Your goal ::
In the data below, find the line with "te Rathaus und der schöne" and the line with "Úrkoma í Tamil Nadu næstu daga", then restate both and every line between them exactly, minus the pictures.

--------

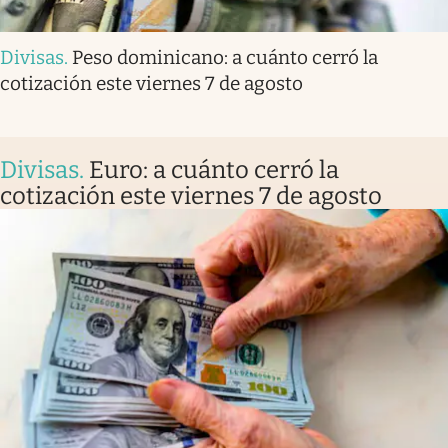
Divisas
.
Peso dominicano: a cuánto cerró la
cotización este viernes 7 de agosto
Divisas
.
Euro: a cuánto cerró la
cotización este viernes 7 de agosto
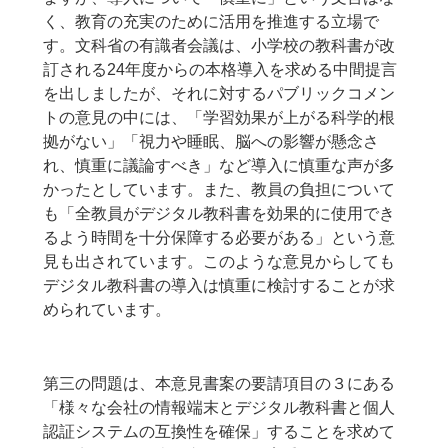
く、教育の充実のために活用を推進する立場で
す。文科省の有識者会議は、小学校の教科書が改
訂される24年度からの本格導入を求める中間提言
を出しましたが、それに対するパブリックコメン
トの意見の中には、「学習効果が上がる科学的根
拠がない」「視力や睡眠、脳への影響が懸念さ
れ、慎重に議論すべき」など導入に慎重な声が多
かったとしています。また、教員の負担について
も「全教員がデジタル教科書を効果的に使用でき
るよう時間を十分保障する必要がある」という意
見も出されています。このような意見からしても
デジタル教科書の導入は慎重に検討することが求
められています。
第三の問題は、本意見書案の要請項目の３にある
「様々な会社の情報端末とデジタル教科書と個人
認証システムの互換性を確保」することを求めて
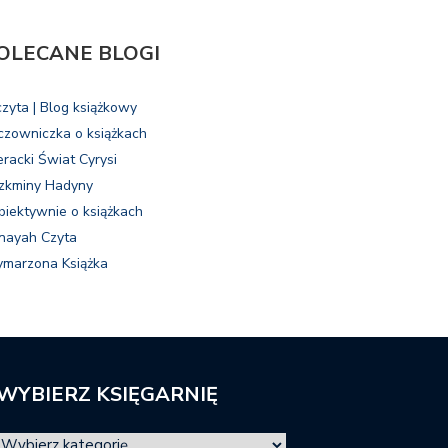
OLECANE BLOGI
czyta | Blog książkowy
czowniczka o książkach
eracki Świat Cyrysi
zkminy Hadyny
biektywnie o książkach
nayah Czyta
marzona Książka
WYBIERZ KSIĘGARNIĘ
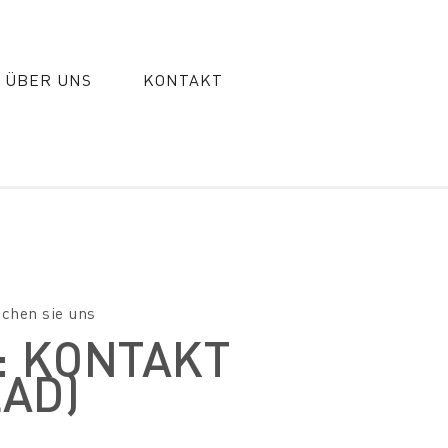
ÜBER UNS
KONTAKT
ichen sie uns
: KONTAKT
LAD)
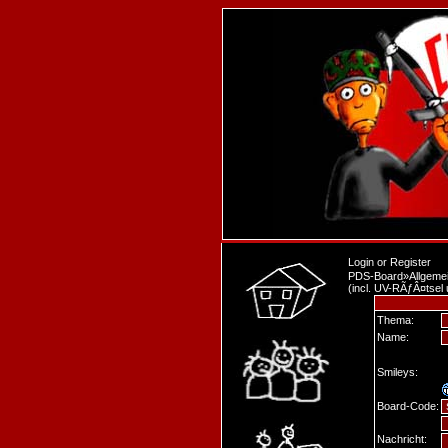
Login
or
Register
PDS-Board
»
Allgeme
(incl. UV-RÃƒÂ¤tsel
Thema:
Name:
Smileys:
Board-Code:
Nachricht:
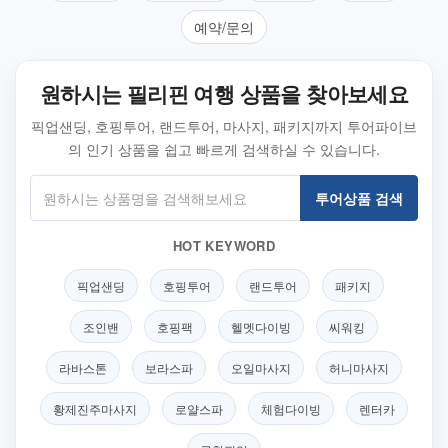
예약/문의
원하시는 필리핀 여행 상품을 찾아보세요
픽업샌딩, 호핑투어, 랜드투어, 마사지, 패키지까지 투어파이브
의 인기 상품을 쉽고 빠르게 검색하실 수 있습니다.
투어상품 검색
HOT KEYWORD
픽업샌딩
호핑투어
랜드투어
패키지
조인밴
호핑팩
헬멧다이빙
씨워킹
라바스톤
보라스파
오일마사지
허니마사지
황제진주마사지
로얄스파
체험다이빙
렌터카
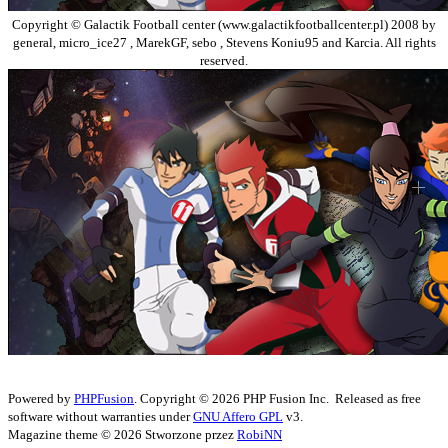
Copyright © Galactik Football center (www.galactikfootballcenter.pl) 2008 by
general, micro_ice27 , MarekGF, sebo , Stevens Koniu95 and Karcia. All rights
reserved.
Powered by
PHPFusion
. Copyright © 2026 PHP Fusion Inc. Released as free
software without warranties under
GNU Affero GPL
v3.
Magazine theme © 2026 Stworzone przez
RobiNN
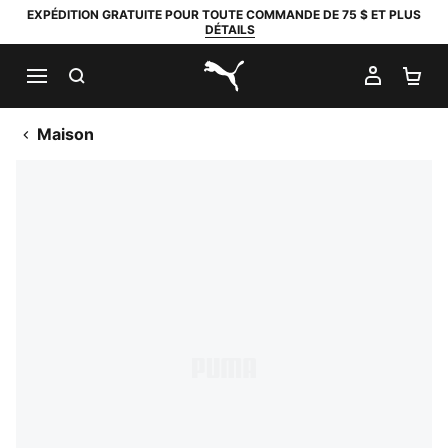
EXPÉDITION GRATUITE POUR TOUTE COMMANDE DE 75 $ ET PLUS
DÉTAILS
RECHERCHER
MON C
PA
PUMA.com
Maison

--------

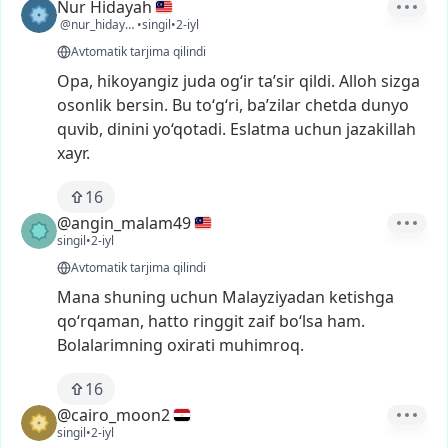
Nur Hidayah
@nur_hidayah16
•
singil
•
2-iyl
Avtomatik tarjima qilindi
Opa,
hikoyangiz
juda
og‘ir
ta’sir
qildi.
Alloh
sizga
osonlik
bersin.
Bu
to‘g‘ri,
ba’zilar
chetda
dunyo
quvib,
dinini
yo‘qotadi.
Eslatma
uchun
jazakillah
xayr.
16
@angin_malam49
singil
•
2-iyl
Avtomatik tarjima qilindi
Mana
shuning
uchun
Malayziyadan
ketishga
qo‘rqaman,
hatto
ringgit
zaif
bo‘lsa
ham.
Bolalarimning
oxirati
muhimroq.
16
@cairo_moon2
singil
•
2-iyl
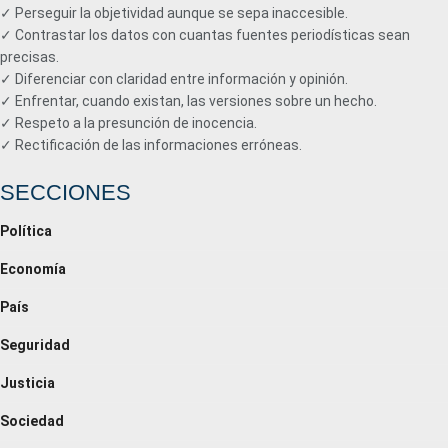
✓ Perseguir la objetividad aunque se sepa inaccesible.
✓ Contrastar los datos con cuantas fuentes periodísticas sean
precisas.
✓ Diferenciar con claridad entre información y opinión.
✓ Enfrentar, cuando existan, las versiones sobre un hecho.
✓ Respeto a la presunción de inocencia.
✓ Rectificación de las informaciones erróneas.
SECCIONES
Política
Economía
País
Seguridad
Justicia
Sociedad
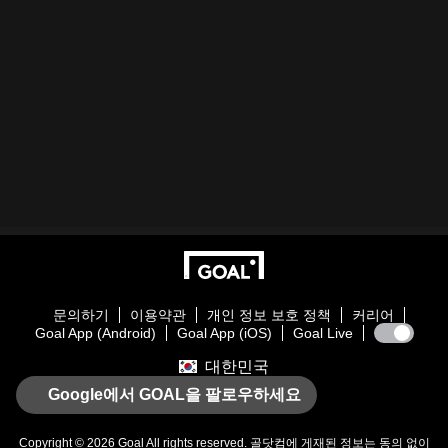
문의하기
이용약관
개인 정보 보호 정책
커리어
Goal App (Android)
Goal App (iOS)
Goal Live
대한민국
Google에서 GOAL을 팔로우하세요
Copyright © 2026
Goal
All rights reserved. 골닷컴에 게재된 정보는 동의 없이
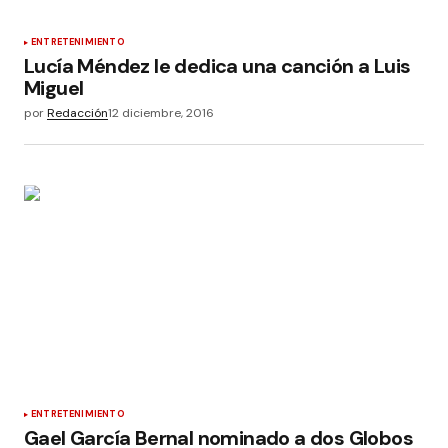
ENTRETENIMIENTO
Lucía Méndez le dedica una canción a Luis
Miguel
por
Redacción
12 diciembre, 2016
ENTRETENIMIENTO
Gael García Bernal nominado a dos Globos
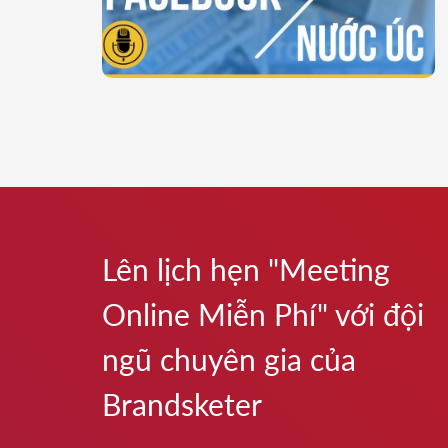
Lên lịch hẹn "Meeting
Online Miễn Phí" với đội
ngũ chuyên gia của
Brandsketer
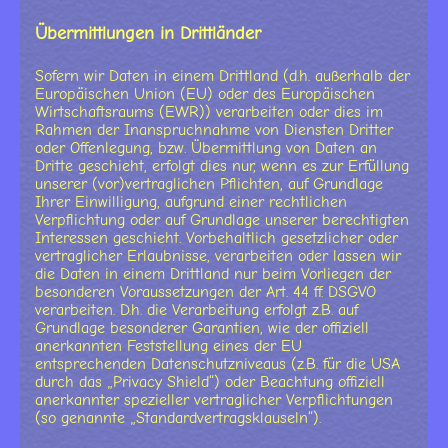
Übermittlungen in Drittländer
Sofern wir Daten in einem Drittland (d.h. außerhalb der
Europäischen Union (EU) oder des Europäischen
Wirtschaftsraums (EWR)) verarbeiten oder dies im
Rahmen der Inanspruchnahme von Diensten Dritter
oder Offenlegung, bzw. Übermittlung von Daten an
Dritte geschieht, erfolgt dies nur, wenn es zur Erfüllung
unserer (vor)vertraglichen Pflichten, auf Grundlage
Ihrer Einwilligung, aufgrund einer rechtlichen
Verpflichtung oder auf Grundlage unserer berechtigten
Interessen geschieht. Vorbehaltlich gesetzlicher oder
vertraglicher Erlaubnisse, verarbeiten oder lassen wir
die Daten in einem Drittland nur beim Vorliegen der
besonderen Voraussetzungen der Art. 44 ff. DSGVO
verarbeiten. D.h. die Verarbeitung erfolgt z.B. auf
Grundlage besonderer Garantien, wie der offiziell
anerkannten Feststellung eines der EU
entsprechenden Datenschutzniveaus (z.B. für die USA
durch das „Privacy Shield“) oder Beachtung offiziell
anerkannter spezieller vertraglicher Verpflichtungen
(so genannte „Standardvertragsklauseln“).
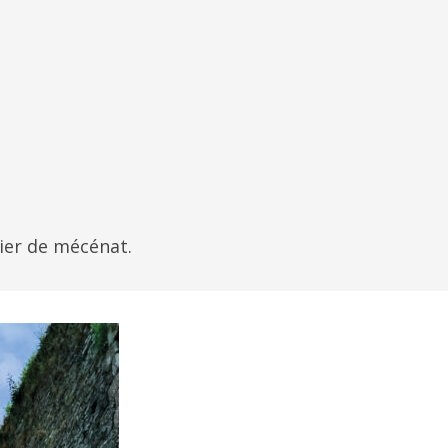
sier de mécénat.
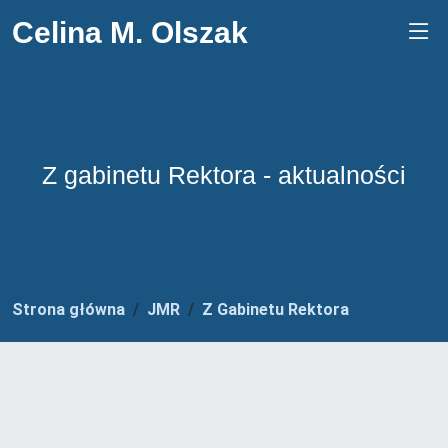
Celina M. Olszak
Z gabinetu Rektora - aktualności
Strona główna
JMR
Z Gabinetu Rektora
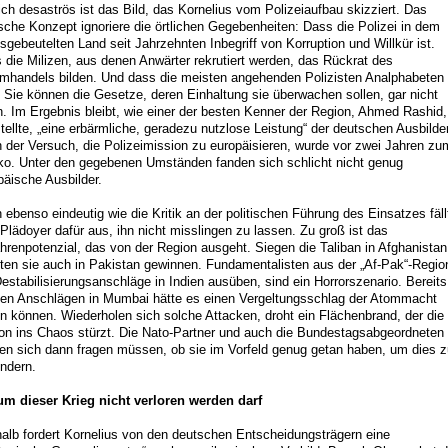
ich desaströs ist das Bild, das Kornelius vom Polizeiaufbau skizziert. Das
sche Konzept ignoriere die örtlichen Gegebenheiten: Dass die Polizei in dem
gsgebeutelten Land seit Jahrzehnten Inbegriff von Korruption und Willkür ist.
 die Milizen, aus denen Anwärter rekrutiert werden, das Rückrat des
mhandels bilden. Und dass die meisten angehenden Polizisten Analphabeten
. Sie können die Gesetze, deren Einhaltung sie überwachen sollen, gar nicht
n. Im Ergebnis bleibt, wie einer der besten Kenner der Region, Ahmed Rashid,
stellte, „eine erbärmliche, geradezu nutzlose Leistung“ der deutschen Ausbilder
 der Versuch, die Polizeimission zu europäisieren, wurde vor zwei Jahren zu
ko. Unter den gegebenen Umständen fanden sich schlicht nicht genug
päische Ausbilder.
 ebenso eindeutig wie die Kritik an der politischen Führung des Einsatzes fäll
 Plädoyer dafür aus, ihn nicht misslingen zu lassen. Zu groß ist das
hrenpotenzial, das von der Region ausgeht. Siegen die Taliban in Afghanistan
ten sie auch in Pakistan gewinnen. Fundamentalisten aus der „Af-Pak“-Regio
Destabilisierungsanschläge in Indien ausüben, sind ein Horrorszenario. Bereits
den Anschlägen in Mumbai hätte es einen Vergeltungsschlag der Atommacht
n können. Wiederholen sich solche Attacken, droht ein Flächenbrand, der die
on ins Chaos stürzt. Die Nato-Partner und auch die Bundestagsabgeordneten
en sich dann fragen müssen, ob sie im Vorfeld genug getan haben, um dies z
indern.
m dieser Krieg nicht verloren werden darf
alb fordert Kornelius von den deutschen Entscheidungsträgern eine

--------

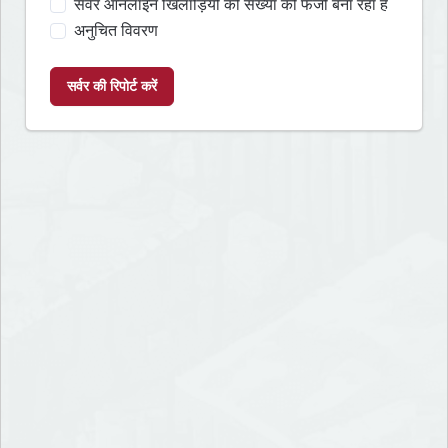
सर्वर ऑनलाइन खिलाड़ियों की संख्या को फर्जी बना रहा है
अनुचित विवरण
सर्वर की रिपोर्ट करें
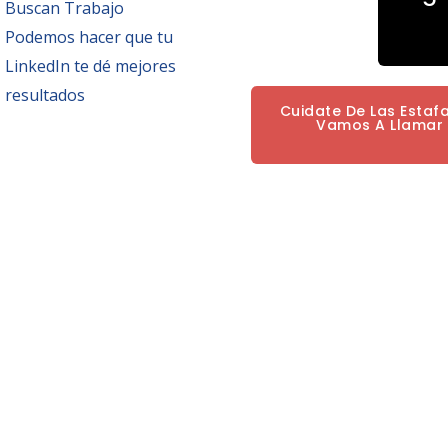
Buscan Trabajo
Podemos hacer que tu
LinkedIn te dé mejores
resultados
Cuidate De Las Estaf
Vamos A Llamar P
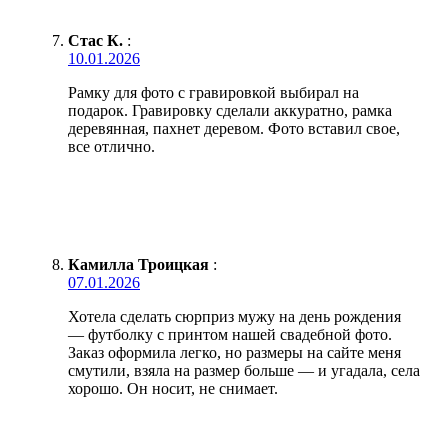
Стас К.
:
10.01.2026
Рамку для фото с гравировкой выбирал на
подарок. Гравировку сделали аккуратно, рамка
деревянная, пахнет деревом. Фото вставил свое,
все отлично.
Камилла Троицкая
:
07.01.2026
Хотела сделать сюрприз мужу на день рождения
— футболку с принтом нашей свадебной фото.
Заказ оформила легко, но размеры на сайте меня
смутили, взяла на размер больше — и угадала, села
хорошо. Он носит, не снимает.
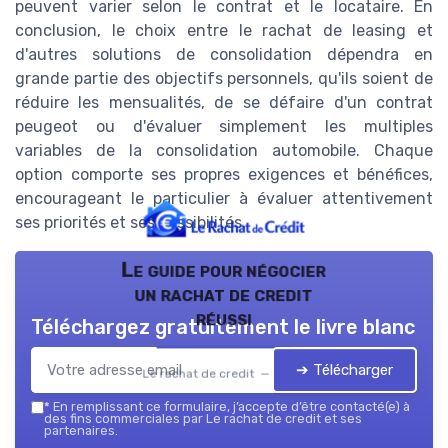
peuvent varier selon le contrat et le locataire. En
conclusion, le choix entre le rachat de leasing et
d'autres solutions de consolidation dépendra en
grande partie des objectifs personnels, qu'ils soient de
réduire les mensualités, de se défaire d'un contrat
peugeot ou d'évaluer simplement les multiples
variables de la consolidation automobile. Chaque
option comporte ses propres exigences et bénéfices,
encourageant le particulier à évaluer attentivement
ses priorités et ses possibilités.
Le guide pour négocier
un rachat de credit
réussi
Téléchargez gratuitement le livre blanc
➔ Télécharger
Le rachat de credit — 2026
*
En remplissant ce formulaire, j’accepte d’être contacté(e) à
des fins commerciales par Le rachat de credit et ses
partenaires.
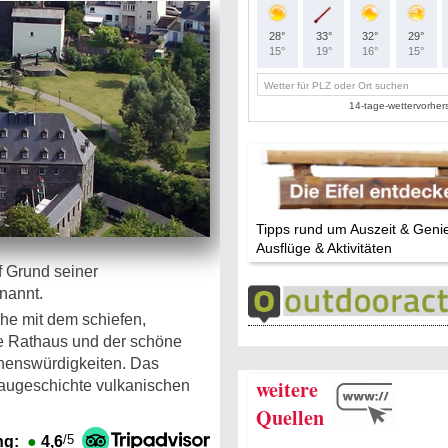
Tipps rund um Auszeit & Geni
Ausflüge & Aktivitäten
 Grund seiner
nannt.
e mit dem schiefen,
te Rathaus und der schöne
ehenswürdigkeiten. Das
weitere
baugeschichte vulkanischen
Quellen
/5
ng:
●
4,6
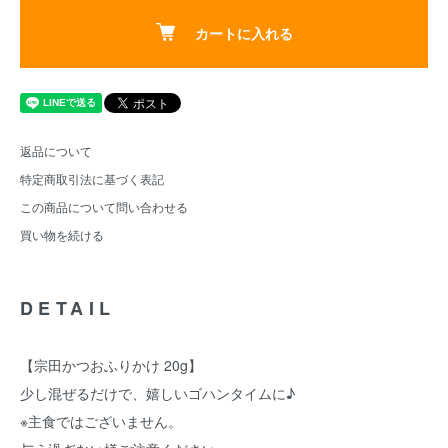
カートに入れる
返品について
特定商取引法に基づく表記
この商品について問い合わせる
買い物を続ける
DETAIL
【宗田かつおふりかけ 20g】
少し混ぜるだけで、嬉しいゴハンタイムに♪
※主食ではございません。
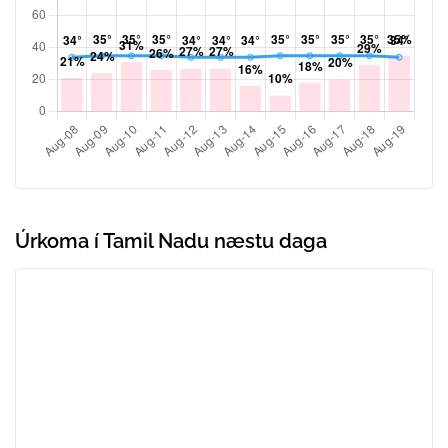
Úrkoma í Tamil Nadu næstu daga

--------

Result ::
te Rathaus und der schöne
ehenswürdigkeiten. Das
weitere
baugeschichte vulkanischen
Quellen
/5
ng:
●
4,6
カートに入れる
返品について
特定商取引法に基づく表記
この商品について問い合わせる
買い物を続ける
DETAIL
【宗田かつおふりかけ 20g】
少し混ぜるだけで、嬉しいゴハンタイムに♪
※主食ではございません。
Úrkoma í Tamil Nadu næstu daga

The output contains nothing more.